Collected data entries:
+ + + + + + +
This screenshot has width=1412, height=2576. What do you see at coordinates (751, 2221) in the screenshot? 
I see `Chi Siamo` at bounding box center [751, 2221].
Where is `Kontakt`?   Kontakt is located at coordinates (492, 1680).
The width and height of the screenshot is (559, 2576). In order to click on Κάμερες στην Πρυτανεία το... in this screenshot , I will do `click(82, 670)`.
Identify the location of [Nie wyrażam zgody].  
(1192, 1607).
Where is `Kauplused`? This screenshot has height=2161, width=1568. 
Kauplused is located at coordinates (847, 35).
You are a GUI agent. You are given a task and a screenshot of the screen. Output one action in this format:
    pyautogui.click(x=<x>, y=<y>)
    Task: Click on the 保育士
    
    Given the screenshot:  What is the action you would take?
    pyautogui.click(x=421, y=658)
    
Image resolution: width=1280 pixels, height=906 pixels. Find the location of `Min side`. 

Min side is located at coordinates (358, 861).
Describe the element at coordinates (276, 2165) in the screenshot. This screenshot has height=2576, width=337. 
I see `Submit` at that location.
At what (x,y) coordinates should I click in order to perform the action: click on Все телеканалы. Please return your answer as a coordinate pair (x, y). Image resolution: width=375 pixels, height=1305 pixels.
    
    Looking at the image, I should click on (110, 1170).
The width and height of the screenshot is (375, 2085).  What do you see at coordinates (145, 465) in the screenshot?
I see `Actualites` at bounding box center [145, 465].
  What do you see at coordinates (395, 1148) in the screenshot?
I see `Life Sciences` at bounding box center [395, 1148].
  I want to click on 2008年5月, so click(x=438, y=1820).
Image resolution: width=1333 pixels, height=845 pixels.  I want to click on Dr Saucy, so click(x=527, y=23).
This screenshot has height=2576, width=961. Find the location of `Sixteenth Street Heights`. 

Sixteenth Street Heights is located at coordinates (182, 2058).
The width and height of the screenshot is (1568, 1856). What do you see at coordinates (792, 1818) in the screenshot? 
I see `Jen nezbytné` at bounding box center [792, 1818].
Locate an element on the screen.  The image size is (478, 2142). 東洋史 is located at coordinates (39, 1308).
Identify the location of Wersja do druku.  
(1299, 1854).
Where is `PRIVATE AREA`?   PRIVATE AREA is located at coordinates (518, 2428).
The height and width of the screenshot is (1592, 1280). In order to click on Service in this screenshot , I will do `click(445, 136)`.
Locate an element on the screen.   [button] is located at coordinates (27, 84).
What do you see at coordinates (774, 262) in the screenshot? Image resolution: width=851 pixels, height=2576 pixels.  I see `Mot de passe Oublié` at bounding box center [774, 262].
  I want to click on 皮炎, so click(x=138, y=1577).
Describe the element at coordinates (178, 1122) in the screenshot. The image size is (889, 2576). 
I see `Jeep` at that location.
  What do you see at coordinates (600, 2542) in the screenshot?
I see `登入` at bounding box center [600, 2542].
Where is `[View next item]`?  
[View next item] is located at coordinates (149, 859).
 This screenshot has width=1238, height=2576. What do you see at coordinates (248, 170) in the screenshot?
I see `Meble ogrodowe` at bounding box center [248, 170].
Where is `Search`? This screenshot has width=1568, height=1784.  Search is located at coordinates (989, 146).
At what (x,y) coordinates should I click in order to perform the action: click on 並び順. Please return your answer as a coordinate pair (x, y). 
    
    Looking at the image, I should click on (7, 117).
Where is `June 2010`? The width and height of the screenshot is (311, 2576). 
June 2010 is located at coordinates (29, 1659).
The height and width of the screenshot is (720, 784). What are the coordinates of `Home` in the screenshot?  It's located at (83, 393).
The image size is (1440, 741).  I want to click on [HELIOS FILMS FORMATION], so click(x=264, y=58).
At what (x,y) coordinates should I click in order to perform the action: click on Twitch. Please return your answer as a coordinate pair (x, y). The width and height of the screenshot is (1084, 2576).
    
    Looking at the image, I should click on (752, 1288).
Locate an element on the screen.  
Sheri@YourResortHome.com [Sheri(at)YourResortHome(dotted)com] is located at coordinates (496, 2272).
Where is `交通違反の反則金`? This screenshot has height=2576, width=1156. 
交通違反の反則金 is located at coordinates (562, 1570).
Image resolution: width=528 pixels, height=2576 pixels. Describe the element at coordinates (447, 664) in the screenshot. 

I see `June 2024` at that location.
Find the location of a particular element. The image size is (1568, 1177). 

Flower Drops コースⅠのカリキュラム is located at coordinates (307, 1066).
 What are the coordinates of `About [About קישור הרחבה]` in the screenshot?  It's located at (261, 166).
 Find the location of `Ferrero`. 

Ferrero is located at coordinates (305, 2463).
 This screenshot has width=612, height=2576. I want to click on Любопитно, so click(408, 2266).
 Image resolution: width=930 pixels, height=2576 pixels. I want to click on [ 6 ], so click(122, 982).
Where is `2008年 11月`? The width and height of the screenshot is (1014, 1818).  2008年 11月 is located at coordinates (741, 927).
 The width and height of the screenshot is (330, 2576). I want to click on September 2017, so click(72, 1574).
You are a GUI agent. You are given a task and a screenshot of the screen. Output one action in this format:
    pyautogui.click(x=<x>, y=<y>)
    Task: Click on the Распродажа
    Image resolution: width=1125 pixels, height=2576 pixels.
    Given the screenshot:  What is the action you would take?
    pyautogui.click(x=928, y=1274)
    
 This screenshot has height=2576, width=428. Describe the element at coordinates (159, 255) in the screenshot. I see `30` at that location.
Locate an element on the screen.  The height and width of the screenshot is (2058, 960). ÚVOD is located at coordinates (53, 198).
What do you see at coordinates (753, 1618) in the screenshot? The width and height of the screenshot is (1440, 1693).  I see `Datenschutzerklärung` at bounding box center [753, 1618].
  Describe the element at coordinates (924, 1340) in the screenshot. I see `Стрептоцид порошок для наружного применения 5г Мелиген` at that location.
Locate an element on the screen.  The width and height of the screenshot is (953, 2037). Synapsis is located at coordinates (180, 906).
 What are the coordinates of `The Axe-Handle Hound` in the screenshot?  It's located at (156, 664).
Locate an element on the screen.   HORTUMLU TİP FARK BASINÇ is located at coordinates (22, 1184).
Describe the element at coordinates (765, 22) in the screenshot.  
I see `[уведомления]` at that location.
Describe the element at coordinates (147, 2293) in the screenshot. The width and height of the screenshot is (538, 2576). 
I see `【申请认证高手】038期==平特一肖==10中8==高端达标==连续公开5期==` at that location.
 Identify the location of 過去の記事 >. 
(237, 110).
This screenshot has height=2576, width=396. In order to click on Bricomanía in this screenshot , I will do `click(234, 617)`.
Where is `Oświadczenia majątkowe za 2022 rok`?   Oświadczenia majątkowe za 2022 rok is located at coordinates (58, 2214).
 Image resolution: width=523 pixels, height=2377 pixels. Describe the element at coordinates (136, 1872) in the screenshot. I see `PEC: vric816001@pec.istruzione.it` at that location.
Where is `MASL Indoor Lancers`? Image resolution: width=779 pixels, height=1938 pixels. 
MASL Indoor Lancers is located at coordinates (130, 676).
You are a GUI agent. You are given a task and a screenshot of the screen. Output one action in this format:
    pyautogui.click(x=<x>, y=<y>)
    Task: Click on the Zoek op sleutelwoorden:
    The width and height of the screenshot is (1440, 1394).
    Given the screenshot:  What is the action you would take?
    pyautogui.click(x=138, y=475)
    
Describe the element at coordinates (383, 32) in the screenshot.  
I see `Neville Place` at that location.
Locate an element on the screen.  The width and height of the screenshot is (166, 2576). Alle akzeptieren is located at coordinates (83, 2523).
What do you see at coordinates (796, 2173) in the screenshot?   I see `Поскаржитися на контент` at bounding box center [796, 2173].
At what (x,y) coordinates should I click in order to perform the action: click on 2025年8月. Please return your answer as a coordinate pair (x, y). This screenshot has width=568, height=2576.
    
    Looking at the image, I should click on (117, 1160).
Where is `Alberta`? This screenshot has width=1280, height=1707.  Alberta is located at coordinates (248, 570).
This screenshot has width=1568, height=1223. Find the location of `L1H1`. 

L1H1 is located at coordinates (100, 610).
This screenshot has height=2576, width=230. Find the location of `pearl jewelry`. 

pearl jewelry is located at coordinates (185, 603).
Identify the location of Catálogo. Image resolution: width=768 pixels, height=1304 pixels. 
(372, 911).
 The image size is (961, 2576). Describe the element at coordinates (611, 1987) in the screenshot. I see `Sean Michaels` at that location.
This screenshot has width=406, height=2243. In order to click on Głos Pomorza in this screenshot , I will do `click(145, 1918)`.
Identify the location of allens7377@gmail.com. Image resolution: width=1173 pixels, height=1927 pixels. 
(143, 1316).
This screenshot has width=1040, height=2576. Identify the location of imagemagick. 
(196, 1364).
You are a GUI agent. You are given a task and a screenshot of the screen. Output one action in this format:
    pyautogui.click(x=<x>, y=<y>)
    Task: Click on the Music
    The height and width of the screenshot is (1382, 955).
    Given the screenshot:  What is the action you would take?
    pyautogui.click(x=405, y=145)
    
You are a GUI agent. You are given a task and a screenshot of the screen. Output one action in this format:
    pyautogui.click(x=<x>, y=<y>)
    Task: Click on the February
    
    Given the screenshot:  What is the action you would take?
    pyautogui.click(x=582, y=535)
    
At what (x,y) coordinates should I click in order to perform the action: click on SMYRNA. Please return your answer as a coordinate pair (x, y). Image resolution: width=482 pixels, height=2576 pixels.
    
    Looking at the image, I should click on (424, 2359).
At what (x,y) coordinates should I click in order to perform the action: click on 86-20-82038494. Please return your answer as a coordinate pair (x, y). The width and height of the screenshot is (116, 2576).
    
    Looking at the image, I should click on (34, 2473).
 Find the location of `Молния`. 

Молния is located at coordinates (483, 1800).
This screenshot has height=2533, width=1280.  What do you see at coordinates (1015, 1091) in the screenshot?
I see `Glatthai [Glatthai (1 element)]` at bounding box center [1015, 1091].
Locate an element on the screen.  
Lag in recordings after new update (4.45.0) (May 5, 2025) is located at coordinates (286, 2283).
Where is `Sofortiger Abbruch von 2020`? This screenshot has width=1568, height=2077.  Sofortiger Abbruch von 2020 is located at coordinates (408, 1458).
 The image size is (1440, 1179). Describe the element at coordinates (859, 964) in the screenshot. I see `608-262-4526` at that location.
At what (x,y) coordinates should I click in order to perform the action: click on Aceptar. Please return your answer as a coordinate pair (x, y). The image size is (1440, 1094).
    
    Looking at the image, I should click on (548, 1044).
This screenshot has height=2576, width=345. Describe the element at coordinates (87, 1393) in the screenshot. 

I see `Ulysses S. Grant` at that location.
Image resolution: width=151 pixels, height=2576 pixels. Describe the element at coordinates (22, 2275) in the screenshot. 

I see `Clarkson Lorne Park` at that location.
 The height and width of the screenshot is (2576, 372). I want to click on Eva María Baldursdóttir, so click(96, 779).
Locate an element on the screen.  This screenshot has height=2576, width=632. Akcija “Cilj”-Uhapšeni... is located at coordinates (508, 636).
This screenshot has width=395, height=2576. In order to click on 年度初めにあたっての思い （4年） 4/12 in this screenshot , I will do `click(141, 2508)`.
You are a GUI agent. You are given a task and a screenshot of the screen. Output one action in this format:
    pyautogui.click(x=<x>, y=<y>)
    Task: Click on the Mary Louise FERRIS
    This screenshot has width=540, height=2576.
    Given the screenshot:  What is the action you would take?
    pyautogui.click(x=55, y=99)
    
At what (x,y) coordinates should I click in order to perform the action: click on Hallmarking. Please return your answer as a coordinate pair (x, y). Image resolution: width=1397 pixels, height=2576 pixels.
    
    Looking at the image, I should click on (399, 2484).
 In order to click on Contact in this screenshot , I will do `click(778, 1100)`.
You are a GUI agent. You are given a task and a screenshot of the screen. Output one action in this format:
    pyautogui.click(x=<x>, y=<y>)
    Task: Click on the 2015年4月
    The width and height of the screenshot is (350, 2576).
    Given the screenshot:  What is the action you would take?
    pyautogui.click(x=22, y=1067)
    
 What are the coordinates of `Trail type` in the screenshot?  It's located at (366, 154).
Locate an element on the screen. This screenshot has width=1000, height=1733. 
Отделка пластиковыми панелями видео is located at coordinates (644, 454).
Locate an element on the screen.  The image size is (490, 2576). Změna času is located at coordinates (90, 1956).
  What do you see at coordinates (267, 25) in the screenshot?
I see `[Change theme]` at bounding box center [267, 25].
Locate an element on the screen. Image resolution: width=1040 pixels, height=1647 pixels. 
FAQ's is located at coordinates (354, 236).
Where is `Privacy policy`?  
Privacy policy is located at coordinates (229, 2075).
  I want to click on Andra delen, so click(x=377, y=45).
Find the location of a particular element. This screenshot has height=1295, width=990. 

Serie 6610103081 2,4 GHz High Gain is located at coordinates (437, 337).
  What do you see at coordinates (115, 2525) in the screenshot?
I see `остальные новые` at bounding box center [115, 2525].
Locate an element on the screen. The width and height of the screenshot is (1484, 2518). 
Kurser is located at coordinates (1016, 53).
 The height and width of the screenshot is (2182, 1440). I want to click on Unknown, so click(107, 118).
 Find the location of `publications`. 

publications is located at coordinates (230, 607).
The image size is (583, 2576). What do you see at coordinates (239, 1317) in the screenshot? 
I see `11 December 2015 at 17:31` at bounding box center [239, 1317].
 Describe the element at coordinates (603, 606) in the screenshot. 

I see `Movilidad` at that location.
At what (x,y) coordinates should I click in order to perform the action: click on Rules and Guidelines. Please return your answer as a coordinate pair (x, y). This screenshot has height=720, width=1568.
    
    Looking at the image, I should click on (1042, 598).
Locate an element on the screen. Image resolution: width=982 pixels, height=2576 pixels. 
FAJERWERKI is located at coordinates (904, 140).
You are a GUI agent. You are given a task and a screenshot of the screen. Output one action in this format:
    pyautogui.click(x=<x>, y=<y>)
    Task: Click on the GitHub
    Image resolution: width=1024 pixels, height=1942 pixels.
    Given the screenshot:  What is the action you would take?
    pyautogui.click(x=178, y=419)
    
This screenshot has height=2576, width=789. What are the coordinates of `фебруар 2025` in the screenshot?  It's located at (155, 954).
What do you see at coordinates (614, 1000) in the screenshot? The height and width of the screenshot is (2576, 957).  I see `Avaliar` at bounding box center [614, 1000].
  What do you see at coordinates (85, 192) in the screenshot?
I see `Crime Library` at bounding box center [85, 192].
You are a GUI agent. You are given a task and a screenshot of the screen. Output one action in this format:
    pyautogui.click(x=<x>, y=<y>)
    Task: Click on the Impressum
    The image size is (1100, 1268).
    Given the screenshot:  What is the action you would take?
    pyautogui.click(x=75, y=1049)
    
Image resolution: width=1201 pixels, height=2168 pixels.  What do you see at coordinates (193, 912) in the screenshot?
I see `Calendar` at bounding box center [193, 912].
+ + + + + + +
* **What you need to do**:
Pick every line of the data that includes the string "will".

* **Response to this task**:
The width and height of the screenshot is (559, 2576). In order to click on Κάμερες στην Πρυτανεία το... in this screenshot , I will do `click(82, 670)`.
The height and width of the screenshot is (1592, 1280). In order to click on Service in this screenshot , I will do `click(445, 136)`.
This screenshot has height=2576, width=396. In order to click on Bricomanía in this screenshot , I will do `click(234, 617)`.
This screenshot has width=406, height=2243. In order to click on Głos Pomorza in this screenshot , I will do `click(145, 1918)`.
This screenshot has width=395, height=2576. In order to click on 年度初めにあたっての思い （4年） 4/12 in this screenshot , I will do `click(141, 2508)`.
 In order to click on Contact in this screenshot , I will do `click(778, 1100)`.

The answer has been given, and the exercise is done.